What you have to do: Filter the listing below down to the lines containing the word "Nike".
------ Listed records
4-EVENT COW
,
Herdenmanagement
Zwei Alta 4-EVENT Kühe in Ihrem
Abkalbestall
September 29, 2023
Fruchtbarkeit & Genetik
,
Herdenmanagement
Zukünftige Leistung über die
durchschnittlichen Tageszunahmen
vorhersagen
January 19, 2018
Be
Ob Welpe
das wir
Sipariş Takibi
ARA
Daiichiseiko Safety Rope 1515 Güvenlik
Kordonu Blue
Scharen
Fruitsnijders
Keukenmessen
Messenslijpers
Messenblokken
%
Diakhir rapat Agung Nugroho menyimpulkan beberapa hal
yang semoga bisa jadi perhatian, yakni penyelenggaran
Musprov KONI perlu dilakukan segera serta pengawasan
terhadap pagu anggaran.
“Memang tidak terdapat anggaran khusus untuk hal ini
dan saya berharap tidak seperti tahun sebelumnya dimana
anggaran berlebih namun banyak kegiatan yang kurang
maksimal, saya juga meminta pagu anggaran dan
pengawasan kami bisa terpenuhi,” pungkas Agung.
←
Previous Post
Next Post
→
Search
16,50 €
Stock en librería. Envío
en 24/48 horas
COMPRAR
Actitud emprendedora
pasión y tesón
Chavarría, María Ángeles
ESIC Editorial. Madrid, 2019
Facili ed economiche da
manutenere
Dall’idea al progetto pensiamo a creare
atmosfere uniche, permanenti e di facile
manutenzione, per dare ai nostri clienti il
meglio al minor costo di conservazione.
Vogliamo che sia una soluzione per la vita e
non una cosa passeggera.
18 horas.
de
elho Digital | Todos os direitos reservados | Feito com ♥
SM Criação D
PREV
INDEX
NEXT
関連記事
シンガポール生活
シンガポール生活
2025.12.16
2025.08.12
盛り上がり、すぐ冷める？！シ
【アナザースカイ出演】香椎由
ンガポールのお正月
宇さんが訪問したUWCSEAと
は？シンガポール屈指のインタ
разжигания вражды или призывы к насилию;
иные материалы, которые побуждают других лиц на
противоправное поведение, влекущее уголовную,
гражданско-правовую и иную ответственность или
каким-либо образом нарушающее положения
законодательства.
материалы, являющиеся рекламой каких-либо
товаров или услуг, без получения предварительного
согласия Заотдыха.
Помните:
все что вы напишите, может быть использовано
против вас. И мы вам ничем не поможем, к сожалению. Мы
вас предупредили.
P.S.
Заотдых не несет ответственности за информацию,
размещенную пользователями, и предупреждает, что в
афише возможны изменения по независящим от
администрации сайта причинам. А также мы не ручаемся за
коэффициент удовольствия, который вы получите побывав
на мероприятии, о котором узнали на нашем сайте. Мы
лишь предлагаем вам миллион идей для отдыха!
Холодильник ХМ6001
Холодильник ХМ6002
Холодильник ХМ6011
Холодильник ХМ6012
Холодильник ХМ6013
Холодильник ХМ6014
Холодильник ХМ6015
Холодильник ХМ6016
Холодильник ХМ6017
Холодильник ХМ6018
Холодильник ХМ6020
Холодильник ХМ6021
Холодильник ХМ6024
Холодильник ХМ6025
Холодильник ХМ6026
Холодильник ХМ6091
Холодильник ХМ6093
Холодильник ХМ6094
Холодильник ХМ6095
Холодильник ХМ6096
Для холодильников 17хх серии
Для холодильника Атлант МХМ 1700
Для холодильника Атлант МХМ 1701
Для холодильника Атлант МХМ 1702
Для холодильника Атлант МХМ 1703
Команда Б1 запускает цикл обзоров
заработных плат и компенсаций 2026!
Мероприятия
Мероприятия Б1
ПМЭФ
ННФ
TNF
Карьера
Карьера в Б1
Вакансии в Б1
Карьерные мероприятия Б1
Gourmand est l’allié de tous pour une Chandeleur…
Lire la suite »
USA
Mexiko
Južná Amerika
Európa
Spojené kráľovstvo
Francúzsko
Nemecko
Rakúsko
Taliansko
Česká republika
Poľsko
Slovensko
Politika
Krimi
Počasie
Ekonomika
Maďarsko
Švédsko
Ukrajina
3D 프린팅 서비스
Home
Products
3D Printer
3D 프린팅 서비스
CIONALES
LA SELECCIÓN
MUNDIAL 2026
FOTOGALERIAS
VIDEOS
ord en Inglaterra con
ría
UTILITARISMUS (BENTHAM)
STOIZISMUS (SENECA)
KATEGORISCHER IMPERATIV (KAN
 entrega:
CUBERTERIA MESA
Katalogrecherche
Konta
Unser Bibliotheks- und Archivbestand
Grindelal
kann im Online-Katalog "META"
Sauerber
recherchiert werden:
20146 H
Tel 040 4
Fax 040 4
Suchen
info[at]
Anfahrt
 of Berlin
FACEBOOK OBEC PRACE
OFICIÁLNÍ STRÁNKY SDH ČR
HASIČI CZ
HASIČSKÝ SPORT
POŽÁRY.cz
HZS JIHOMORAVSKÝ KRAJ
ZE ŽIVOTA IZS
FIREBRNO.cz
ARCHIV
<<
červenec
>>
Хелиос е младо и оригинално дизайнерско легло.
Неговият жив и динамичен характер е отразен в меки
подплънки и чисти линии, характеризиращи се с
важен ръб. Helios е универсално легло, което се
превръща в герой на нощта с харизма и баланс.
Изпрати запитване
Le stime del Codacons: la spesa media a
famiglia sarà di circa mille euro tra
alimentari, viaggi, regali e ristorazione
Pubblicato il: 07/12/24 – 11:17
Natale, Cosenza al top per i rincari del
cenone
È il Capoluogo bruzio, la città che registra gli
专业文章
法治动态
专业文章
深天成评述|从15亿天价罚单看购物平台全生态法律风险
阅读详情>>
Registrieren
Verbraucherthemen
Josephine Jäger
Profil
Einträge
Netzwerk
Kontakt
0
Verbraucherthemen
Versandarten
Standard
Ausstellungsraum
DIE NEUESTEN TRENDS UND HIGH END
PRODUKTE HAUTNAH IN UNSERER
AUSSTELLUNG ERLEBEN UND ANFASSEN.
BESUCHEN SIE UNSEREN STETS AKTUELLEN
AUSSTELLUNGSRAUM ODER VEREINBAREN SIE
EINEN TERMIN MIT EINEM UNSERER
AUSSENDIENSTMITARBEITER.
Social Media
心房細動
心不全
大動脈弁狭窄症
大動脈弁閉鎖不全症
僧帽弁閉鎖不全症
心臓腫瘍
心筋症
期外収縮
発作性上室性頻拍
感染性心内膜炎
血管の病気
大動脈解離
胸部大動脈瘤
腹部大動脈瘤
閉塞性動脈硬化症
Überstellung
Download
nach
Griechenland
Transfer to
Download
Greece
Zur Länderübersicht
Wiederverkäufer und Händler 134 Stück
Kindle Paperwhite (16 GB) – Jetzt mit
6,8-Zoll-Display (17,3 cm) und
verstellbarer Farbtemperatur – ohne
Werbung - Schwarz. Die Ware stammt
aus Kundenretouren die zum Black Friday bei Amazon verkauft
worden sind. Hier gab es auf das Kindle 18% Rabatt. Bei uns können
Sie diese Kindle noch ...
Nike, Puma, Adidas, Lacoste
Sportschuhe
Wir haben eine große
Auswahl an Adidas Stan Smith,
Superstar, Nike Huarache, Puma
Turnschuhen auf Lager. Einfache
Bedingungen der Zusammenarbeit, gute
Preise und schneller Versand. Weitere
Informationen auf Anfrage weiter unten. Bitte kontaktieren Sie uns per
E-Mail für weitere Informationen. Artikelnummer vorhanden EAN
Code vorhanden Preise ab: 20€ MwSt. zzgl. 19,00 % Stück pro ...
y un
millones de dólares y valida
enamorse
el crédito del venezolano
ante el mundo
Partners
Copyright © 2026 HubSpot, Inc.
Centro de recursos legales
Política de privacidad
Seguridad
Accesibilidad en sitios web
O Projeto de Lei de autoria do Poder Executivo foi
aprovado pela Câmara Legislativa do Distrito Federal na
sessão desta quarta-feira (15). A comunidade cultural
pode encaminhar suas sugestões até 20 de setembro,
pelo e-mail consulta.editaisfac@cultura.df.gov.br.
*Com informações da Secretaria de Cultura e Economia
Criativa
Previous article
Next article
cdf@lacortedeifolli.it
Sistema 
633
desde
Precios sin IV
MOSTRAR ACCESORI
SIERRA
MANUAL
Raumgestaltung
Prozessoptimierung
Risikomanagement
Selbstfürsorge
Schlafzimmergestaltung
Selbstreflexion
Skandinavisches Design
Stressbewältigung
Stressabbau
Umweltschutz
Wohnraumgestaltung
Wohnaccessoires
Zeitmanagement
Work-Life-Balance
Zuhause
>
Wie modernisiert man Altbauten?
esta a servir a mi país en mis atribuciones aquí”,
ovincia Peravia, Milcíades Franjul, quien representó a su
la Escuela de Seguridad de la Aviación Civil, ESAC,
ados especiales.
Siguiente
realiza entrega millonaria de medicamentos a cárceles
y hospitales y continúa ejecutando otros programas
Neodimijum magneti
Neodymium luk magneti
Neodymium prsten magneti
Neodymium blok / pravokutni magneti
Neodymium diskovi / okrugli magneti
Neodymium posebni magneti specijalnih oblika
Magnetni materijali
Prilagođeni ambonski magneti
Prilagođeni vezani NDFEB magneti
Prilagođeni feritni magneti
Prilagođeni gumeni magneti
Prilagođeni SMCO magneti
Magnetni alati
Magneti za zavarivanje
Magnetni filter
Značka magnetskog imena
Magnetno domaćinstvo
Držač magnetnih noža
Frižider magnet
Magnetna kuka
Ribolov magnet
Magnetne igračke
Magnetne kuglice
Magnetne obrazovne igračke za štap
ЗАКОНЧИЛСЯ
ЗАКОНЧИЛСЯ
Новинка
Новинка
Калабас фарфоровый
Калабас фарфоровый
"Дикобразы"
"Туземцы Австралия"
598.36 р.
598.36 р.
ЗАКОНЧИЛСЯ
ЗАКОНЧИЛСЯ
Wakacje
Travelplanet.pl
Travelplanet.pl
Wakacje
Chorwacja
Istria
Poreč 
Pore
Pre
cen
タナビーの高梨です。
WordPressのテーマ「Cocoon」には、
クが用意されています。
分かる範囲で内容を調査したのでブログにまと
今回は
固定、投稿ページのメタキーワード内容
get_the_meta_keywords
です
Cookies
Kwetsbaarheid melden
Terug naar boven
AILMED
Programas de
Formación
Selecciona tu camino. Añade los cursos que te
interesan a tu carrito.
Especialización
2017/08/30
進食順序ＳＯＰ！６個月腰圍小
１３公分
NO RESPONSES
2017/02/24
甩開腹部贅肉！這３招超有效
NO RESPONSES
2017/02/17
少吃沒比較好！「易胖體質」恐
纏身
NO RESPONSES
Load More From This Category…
------------
Result of this task:
Nike, Puma, Adidas, Lacoste
Superstar, Nike Huarache, Puma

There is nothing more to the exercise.